Rappelons en revanche que lors du référendum sur le Brexit, 62 % d’Écossais ont voté contre la sortie de l’Union européenne. Rappelons aussi les liens forts qui ont uni l’Écosse et la France à travers les âges, notamment par le biais de la Vieille Alliance, la plus vieille alliance européenne.

Enfin, rappelons qu’à l’époque du jacobitisme, la législation interdisait aux Gaels catholiques de faire des études.
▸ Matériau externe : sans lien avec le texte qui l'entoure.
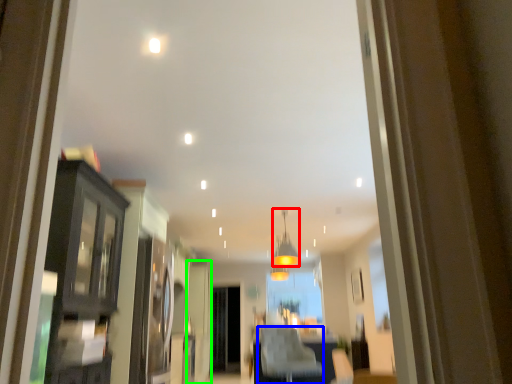 Question: Based on their relative distances, which object is nearer to light fixture (highlighted by a red box)? Choose from furniture (highlighted by a blue box) and door (highlighted by a green box).

Choices:
 (A) furniture
 (B) door

Answer: (B) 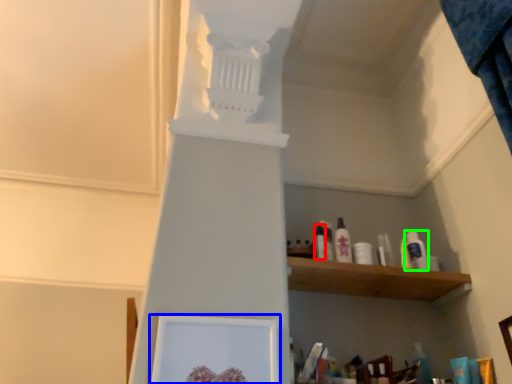 Question: Which object is positioned farthest from toiletry (highlighted by a red box)? Select from picture frame (highlighted by a blue box) and toiletry (highlighted by a green box).

Choices:
 (A) picture frame
 (B) toiletry

Answer: (A) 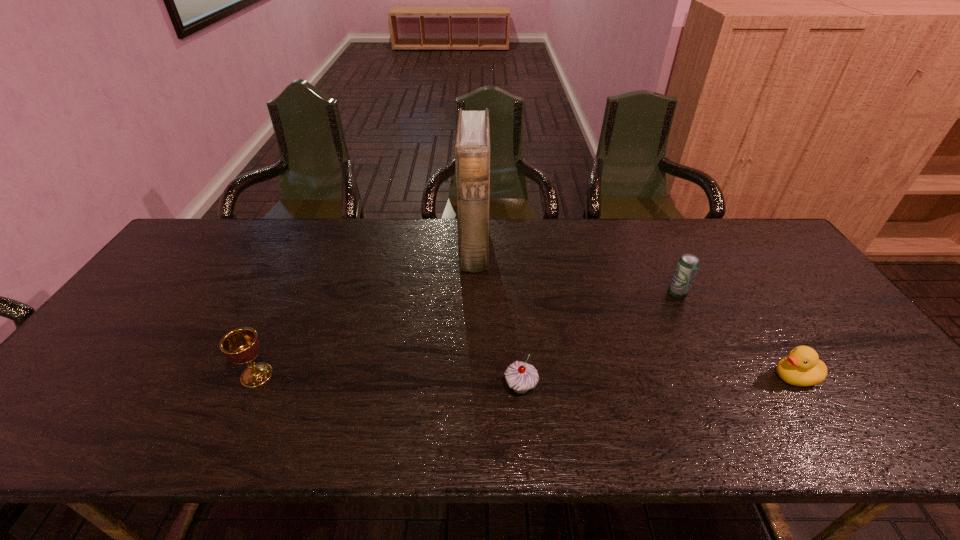 Identify which object is located as the fourth nearest to the duckling. Please provide its 2D coordinates. Your answer should be formatted as a tuple, i.e. [(x, y)], where the tuple contains the x and y coordinates of a point satisfying the conditions above.

[(242, 345)]

Identify the location of object that stands as the closest to the third object from left to right. The image size is (960, 540). (472, 147).

You are a GUI agent. You are given a task and a screenshot of the screen. Output one action in this format:
    pyautogui.click(x=<x>, y=<y>)
    Task: Click on the free spot that satisfies the following two spatial constraints: 1. on the cover of the second object from right to left; 2. on the left side of the tallest object
    Image resolution: width=960 pixels, height=540 pixels.
    Given the screenshot: What is the action you would take?
    pyautogui.click(x=473, y=295)

Locate an element on the screen. Image resolution: width=960 pixels, height=540 pixels. free space that satisfies the following two spatial constraints: 1. on the cover of the farthest object; 2. on the right side of the second farthest object is located at coordinates (473, 295). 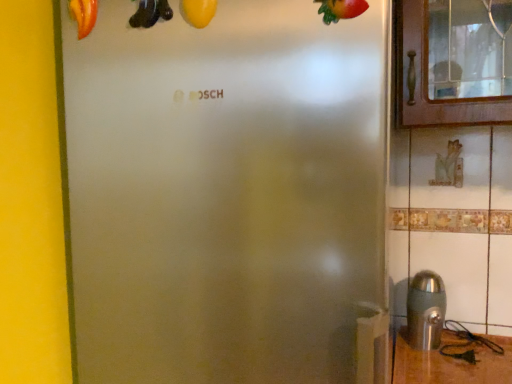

Ils étaient donc obligés d’émigrer pour en faire et nombreux sont ceux qui, comme Neil MacEachan, sont venus étudier au Collège des Écossais, rue du Cardinal Lemoine, à Paris.

Nous étions donc une soixantaine lors de la manifestation sur le parvis du musée, le 24 juin dernier, aux côtés de l’association Misneachd (mot qui signifie « confiance »), à chanter Gaibhidh sinn an rathad mòr (« nous prendrons la grand-route »), une chanson jacobite qui est encore très populaire aujourd’hui dans la langue gaélique et dont voici les paroles.

Gabhaidh sinn an rathad mòr

N.B.: Je ne suis pas trop sûr de ma traduction, vos suggestions sont les bienvenues!

Gabhaidh sinn an rathad mòr, Nous prendrons la grand-route,
Gabhaidh sinn an rathad mór, Nous prendrons la grand-route,
Gabhaidh sinn an rathad mór, Nous prendrons la grand-route,
Olc air mhath le càch e.

 

Quoi qu’on en dise.

 

Olc air mhath le Cloinn-an-t-saoir, Quoi qu’en disent les MacIntyre,
Olc air mhath le Cloinn-an-t-saoir, Quoi qu’en disent les MacIntyre,
Olc air mhath le Cloinn-an-t-saoir, Quoi qu’en disent les MacIntyre,
‘S bodaich mhaol a lagain.

 

Et les p’tits chauves de leur patelin.

 

Diridh sinn ri beinn an fhraoich Nous gravirons les bruyères des montagnes,
Tearnaidh sinn le gleann nan laogh Et descendrons les vallées fertiles,
‘S chan eil fear de luchd-nam-braosg Et il n’y a pas un de ces railleurs
Nach leag sinn gaoir a mhaileid !

 

Que nous n’écraserons pas d’un coup de massue

 

Gu Mac-’ic-Alasdair ‘s Lochial, Avec les MacAlistair et ceux de Lochiel,
Bidh iad leinn mar bha iad riamh, Qui sont toujours fidèles à eux-mêmes,
‘S Fear-na-Ceapaich mar ar miann, et ceux de Fear-na-Ceapaich comme espéré,
Olc air mhath le càch siud.

 

Quoi qu’on en dise.

 

Thig Cloinn-’Phearsoin, feachd nam buadh, Les MacPherson viendront, gens de vertu,
‘S thig Cloinn-Choinnich o’n Taobh-tuath, Et les MacKenzie de Taobh-tuath,
‘S mairg an dream do ’n nochd iad fuath Dommage pour ceux qu’ils haïssent,
Nuair dh’éireas gruaim nam blàr orr’!

 

Quand la misère de la guerre les provoque !

 

Thig Clann Ghriogair, garg ‘san strì, Les MacGregor viendront, féroces au combat,
Stiùbhartaich ‘s iad sluagh an Rìgh. Les Stewart et d’autres gens du Roi,
Meàrsaibh uallach: suas i ‘phìob — Marchant fièrement, au son des cornemuses,
Olc air mhath le càch e. Quoi qu’on en dise.